Les faucons de la défense, en revanche, ont été tout aussi francs dans leurs critiques, arguant que le budget de défense de Biden ne tient pas compte de l’inflation, ce qui signifie que, pour suivre le rythme, les dépenses du Pentagone devraient être augmentées de 3 à 5 % par an.
« La demande de budget de la défense du président Biden est totalement inadéquate – elle est loin d’être suffisante pour donner à nos militaires les ressources, les équipements et la formation dont ils ont besoin » ont déclaré dans un communiqué Jim Inhofe (R-Okla), membre de la commission des Forces armées du Sénat, et son homologue de la Chambre des représentants, Mike Rogers (R-Ala). « Il est malhonnête de qualifier cette demande d’augmentation car elle ne suit même pas l’inflation – c’est une réduction. »
Ces positions divergentes risquent d’être une source de discorde dans les semaines à venir, à mesure que le Congrès peaufine les détails de qui obtient quoi.
Le plus décevant pour les progressistes est le soutien apparent de l’administration Biden à la décision de l’administration Trump de dépenser beaucoup pour « moderniser » les forces nucléaires américaines – une décision qui pourrait coûter à la nation plus de 1,5 trillion de dollars sur les quinze prochaines années et jusqu’à 634 milliards de dollars sur les dix prochaines années, selon le Bureau du budget du Congrès. Les progressistes du Congrès décrivent ce montant comme une dépense totalement inutile et extravagante.
À titre d’exemple, le budget Biden reflète la décision de la Maison Blanche de doubler le montant que le pays consacrera au développement et au déploiement de la dissuasion stratégique basée au sol, qui passera de 1,4 à 2,6 milliards de dollars. Ces fonds ne tiennent pas compte des mises à niveau des installations de lancement et des laboratoires nucléaires, qui coûteraient des dizaines de milliards de plus. Le GBSD est destiné à remplacer le missile balistique intercontinental Minuteman III – l’ICBM – vieux de 50 ans [Le Ground Based Strategic Deterrent également connu par son acronyme GBSD est un missile balistique intercontinental américain à ogive nucléaire lancé depuis le sol qui doit remplacer les 450 Minuteman 3 à compter de 2027,NdT].
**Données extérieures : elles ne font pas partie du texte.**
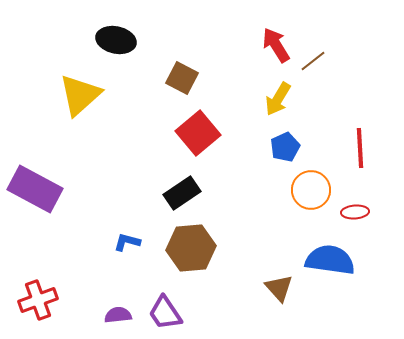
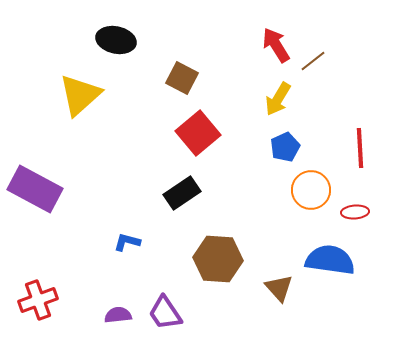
brown hexagon: moved 27 px right, 11 px down; rotated 9 degrees clockwise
Si le chiffre de 2,6 milliards de dollars peut sembler modeste par rapport à l’ensemble des dépenses de défense, le GBSD sert de modèle au programme de modernisation nucléaire (qui représente 27,7 milliards de dollars dans le budget Biden), tout en engageant les États-Unis à maintenir la triade nucléaire – le tryptique de vecteurs d’armes nucléaires lancées par des missiles depuis la terre, la mer ou l’air. Au total, une mise à niveau du Minuteman III pourrait coûter plus de 264 milliards de dollars sur la période de son développement et de son déploiement. Par ailleurs, outre le financement du GBSD, de plus en plus controversé, le budget de la défense de Biden prévoit des dépenses pour un nouveau sous-marin de classe Columbia, la poursuite du développement et du déploiement du bombardier B-21 et une arme à distance de longue portée [L’arme à longue portée est un missile de croisière à propulsion nucléaire, en cours de développement, qui remplacera AGM-86 ALCM,NdT].
Dans les semaines qui ont précédé la publication du nouveau budget, les progressistes du Congrès et leurs alliés parmi les ONG anti-nucléaires se sont préparés à une bataille sur la modernisation nucléaire, en faisant valoir que les missiles nucléaires terrestres représentent la partie la plus déstabilisante de l’arsenal américain – et la partie de la triade la plus susceptible d’être lancée accidentellement. Ces défenseurs affirment que les dépenses pour le GBSD sont inutiles puisque le Minuteman III peut être régulièrement mis à niveau au cours des dix prochaines années sans pour autant reprendre les chiffres de restriction budgétaire proposés par l’administration Trump.
Cette réflexion va dans le sens d’une série d’options qu’on trouve détaillées dans une étude intéressante du Congressional Budget Office qui amènerait à réduire le nombre de systèmes de lancement et d’ogives nucléaires sur une période de dix ans – économisant des dizaines de milliards de dollars – mais sans pour antant amoindrir les capacités de dissuasion nucléaire.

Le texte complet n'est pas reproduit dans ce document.